Portes fermées. Défense d'entrée pour les visiteurs. Au Tessin, les maisons de retraite sont coupées du monde depuis de nombreux jours. Comment soignants et résidents vivent-ils cet isolement? Interview.

Les autorités du Tessin veulent protéger les personnes âgées et ont interdit les visites dans les maisons de repos du canton. Ces mesures sont également mises en œuvre au Centre Social Onsernonese (CSO).

Comment la vie a-t-elle changé au CSO? Les personnes âgées sont-elles plus seules? «Bluewin» s'est entretenu avec Yasmin Boschetti, cheffe du département de soins du CSO.
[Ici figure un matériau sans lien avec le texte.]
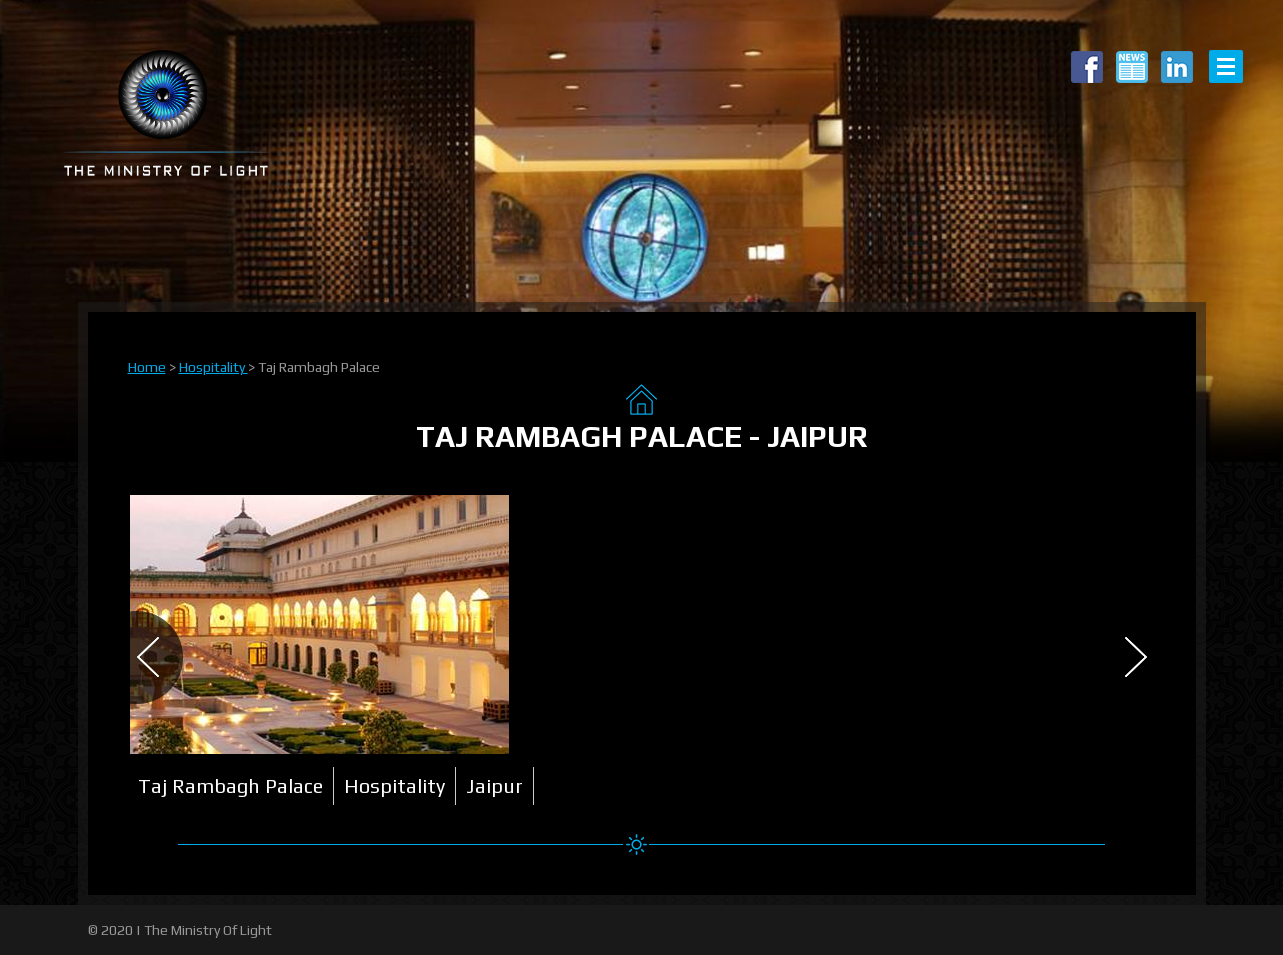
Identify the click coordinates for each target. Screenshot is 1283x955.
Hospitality (213, 367)
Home (147, 367)
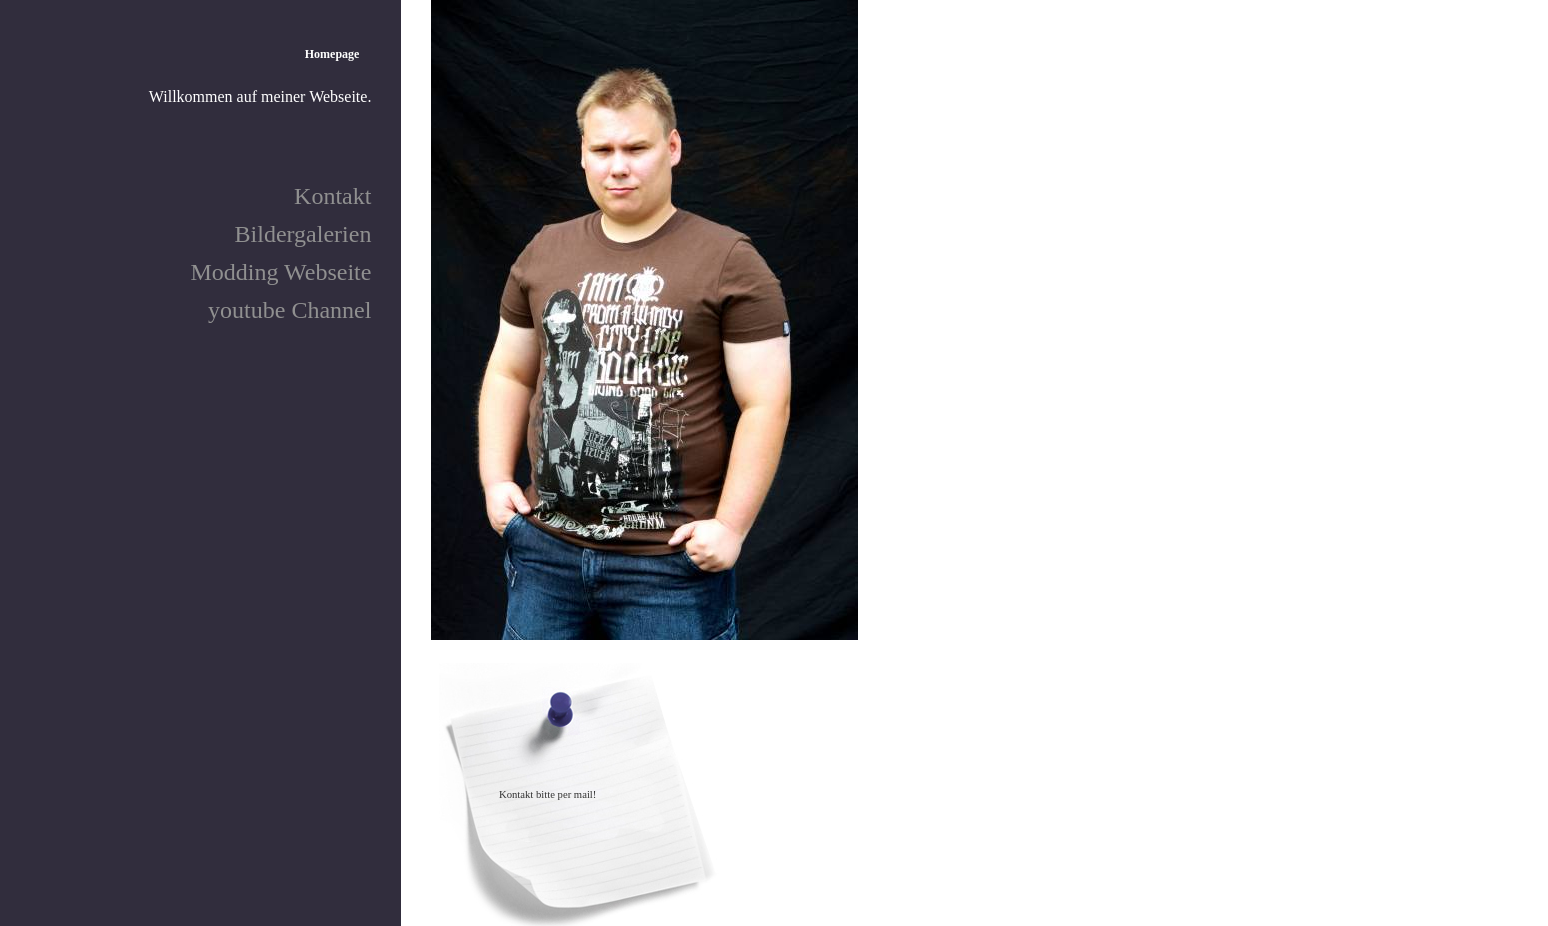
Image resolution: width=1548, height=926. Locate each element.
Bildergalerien (303, 234)
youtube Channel (289, 310)
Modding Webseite (280, 272)
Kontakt (332, 196)
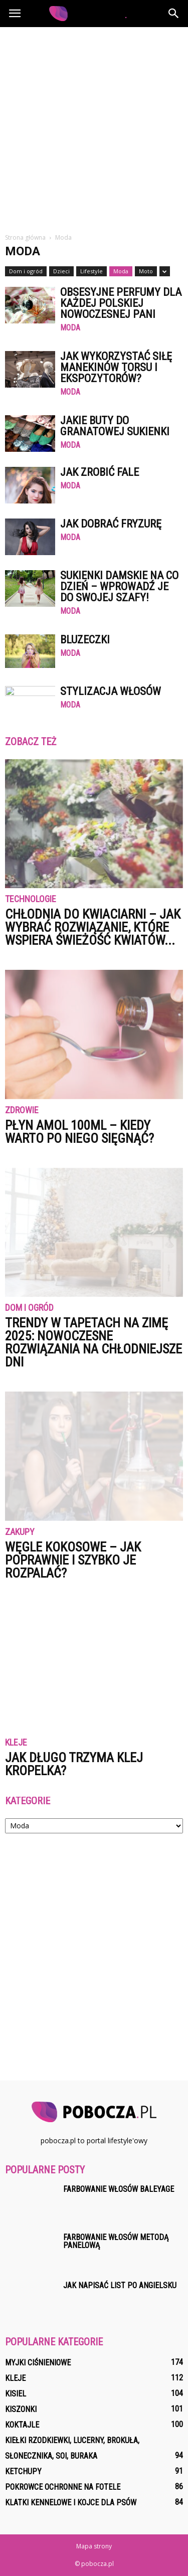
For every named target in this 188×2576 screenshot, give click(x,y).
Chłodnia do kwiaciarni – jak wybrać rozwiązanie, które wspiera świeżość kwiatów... (92, 927)
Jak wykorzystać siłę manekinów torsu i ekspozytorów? (116, 367)
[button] (174, 13)
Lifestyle (91, 271)
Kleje (16, 1743)
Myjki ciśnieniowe (38, 2362)
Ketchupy (23, 2471)
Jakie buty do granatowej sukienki (114, 426)
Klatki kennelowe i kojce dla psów (70, 2502)
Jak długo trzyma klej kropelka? (74, 1764)
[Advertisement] (94, 126)
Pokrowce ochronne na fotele (62, 2487)
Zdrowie (22, 1110)
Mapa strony (94, 2546)
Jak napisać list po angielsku (119, 2285)
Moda (120, 271)
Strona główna (25, 237)
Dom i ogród (26, 271)
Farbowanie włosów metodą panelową (115, 2241)
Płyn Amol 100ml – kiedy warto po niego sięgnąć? (79, 1132)
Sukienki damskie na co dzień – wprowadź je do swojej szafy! (119, 586)
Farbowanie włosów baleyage (118, 2189)
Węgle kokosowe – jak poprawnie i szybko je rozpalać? (73, 1560)
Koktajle (22, 2425)
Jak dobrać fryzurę (110, 524)
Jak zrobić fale (99, 472)
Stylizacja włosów (110, 691)
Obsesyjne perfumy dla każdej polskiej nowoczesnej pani (120, 303)
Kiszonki (21, 2409)
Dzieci (61, 271)
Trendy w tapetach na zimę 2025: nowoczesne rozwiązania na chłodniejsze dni (93, 1342)
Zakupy (20, 1532)
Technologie (30, 899)
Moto (146, 271)
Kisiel (15, 2393)
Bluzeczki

Mme Boschetti, quelle est la situation actuelle?

Je n’aurais jamais cru de me retrouver dans une situation si particulière, si difficile dans ma vie professionnelle. Il faut l’admettre: elle fait peur. La situation est très sérieuse. Heureusement nous avons notre directeur sanitaire, le Dr. Thomas Aebi, qui nous donne chaque jour des directives très claires à suivre.

Votre travail a-t-il changé?

La charge de travail a augmenté de façon considérable. Ce n’est pas tant le port du masque. Nous sommes habitués pendant cette période de l’année a en porter à cause de la grippe saisonnière. Mais on doit maintenant porter des blouses à utilisation unique et nous laver et désinfecter les mains beaucoup plus souvent que d’habitude. C’est un peu plus compliqué.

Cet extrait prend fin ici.